**What the task asks**.
Return the line containing "Wielkość liter" together with every later line up to the end of the records, exactly and with no pictures; return nothing else.

____________

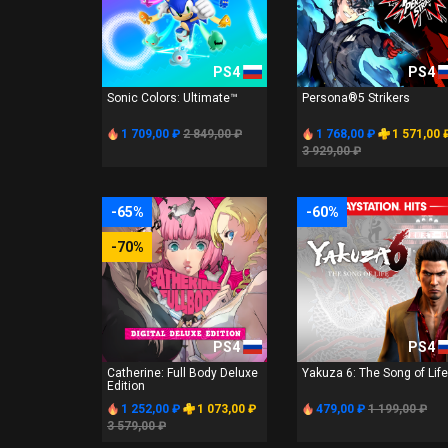
PS4
PS4
Sonic Colors: Ultimate™
Persona®5 Strikers
1 709,00 ₽
2 849,00 ₽
1 768,00 ₽
1 571,00 
3 929,00 ₽
-65%
-60%
-70%
PS4
PS4
Catherine: Full Body Deluxe
Yakuza 6: The Song of Life
Edition
1 252,00 ₽
1 073,00 ₽
479,00 ₽
1 199,00 ₽
3 579,00 ₽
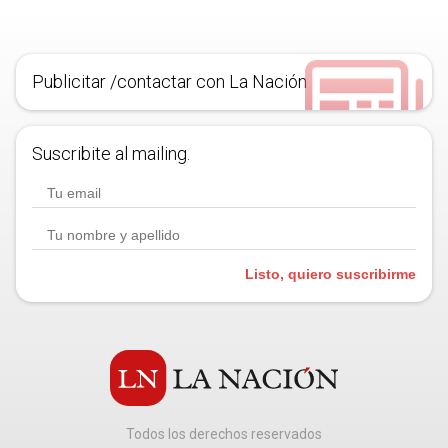
Publicitar /contactar con La Nación
Suscribite al mailing.
Listo, quiero suscribirme
Todos los derechos reservados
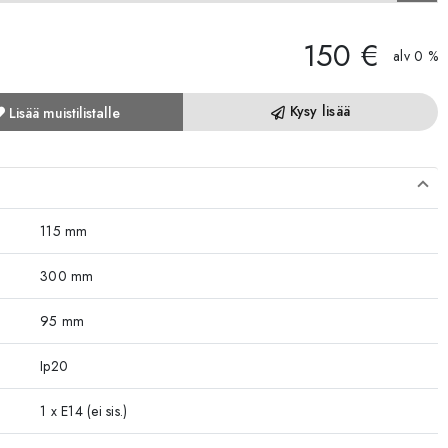
150 €
alv 0 %
Kysy lisää
Lisää muistilistalle
115 mm
300 mm
95 mm
Ip20
1 x E14 (ei sis.)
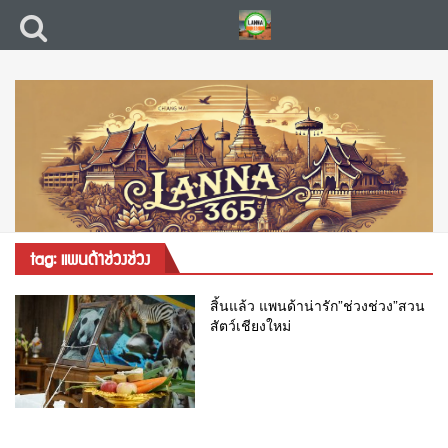
tag: แพนด้าช่วงช่วง
สิ้นแล้ว แพนด้าน่ารัก”ช่วงช่วง”สวน
สัตว์เชียงใหม่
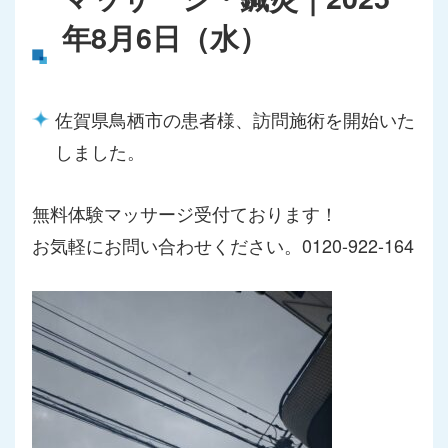
年8月6日（水）
佐賀県鳥栖市の患者様、訪問施術を開始いた
しました。
無料体験マッサージ受付ております！
お気軽にお問い合わせください。0120-922-164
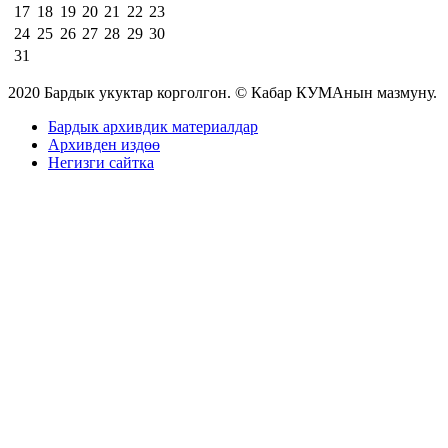
17
18
19
20
21
22
23
24
25
26
27
28
29
30
31
2020 Бардык укуктар корголгон. © Кабар КУМАнын мазмуну.
Бардык архивдик материалдар
Архивден издөө
Негизги сайтка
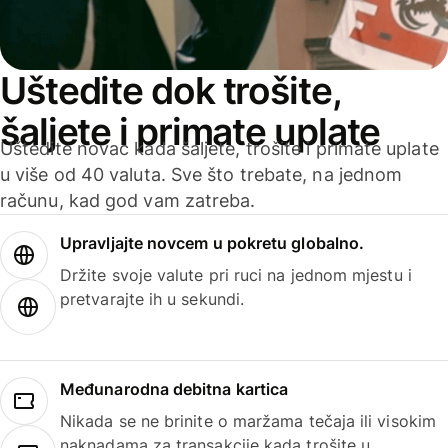
Uštedite dok trošite,
šaljete i primate uplate
Uštedite novac kada šaljete, trošite i primate uplate
u više od 40 valuta. Sve što trebate, na jednom
računu, kad god vam zatreba.
Upravljajte novcem u pokretu globalno.
Držite svoje valute pri ruci na jednom mjestu i
pretvarajte ih u sekundi.
Međunarodna debitna kartica
Nikada se ne brinite o maržama tečaja ili visokim
naknadama za transakcije kada trošite u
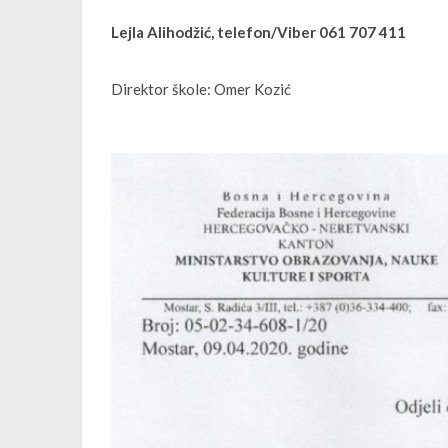
Lejla Alihodžić, telefon/Viber 061 707 411
Direktor škole: Omer Kozić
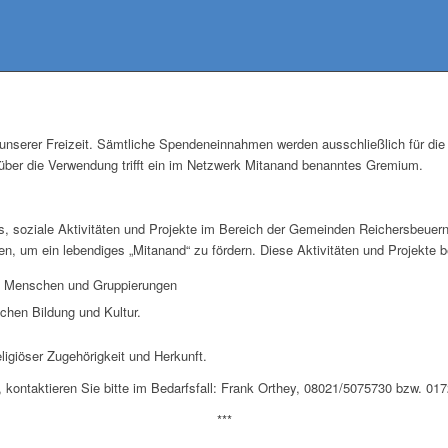
n unserer Freizeit. Sämtliche Spendeneinnahmen werden ausschließlich für di
ber die Verwendung trifft ein im Netzwerk Mitanand benanntes Gremium.
s, soziale Aktivitäten und Projekte im Bereich der Gemeinden Reichersbeuer
ten, um ein lebendiges „Mitanand“ zu fördern. Diese Aktivitäten und Projekte 
he Menschen und Gruppierungen
ichen Bildung und Kultur.
igiöser Zugehörigkeit und Herkunft.
kontaktieren Sie bitte im Bedarfsfall: Frank Orthey, 08021/5075730 bzw. 01
***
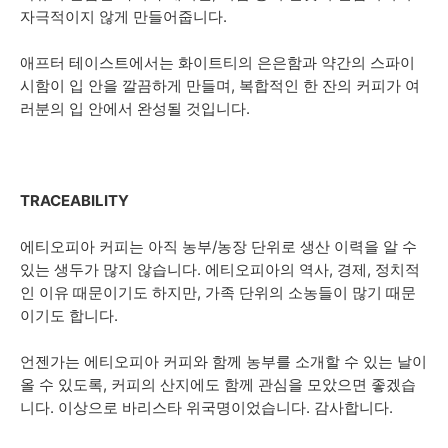
자극적이지 않게 만들어줍니다.
애프터 테이스트에서는 화이트티의 은은함과 약간의 스파이
시함이 입 안을 깔끔하게 만들며, 복합적인 한 잔의 커피가 여
러분의 입 안에서 완성될 것입니다.
TRACEABILITY
에티오피아 커피는 아직 농부/농장 단위로 생산 이력을 알 수
있는 생두가 많지 않습니다. 에티오피아의 역사, 경제, 정치적
인 이유 때문이기도 하지만, 가족 단위의 소농들이 많기 때문
이기도 합니다.
언젠가는 에티오피아 커피와 함께 농부를 소개할 수 있는 날이
올 수 있도록, 커피의 산지에도 함께 관심을 모았으면 좋겠습
니다. 이상으로 바리스타 위국명이었습니다. 감사합니다.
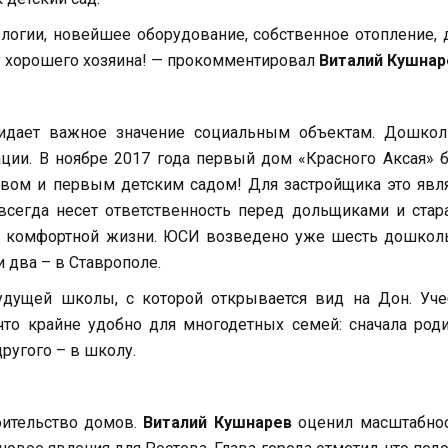
логии, новейшее оборудование, собственное отопление,
к у хорошего хозяина! — прокомментировал
Виталий Кушнар
ридает важное значение социальным объектам. Дошкол
ции. В ноябре 2017 года первый дом «Красного Аксая» 
вом и первым детским садом! Для застройщика это явл
сегда несет ответственность перед дольщиками и стар
ля комфортной жизни. ЮСИ возведено уже шесть дошкол
 два – в Ставрополе.
удущей школы, с которой открывается вид на Дон. Уче
что крайне удобно для многодетных семей: сначала род
другого – в школу.
оительство домов.
Виталий Кушнарев
оценил масштабнос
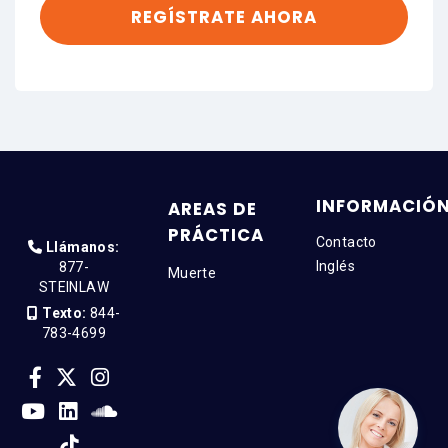
INFORMACIÓ
AREAS DE
PRÁCTICA
Contacto
Llámanos:
Inglés
877-
Muerte
STEINLAW
Texto:
844-
783-4699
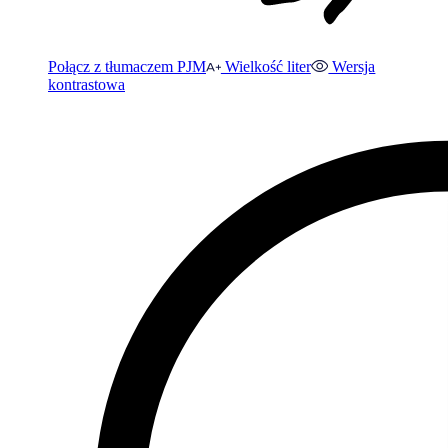
Połącz z tłumaczem PJM
Wielkość liter
Wersja
kontrastowa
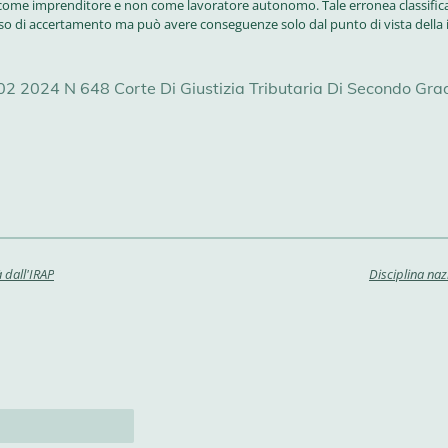
o come imprenditore e non come lavoratore autonomo. Tale erronea classificaz
iso di accertamento ma può avere conseguenze solo dal punto di vista della i
2 2024 N 648 Corte Di Giustizia Tributaria Di Secondo Grad
 dall'IRAP
Disciplina naz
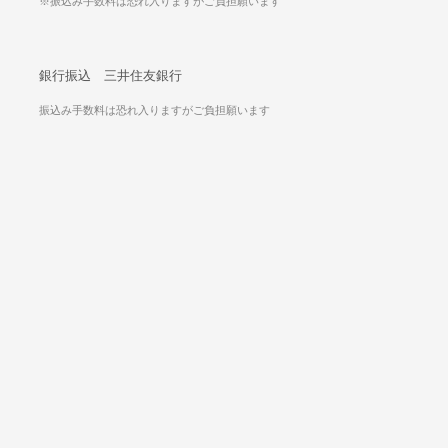
※振込み手数料は恐れ入りますがご負担願います
銀行振込 三井住友銀行
振込み手数料は恐れ入りますがご負担願います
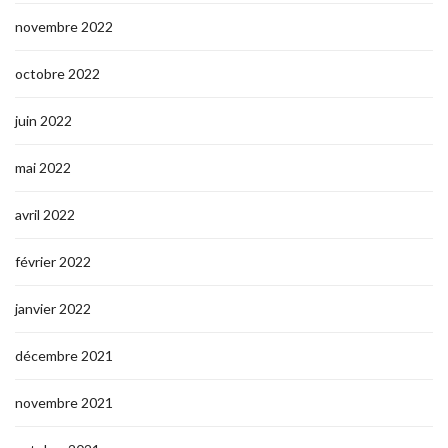
novembre 2022
octobre 2022
juin 2022
mai 2022
avril 2022
février 2022
janvier 2022
décembre 2021
novembre 2021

____________

**Written response**.
Wielkość liter
Wersja
kontrastowa
o come imprenditore e non come lavoratore autonomo. Tale erronea classificaz
iso di accertamento ma può avere conseguenze solo dal punto di vista della i
2 2024 N 648 Corte Di Giustizia Tributaria Di Secondo Grad
 dall'IRAP
Disciplina naz
※振込み手数料は恐れ入りますがご負担願います
銀行振込 三井住友銀行
振込み手数料は恐れ入りますがご負担願います
novembre 2022
octobre 2022
juin 2022
mai 2022
avril 2022
février 2022
janvier 2022
décembre 2021
novembre 2021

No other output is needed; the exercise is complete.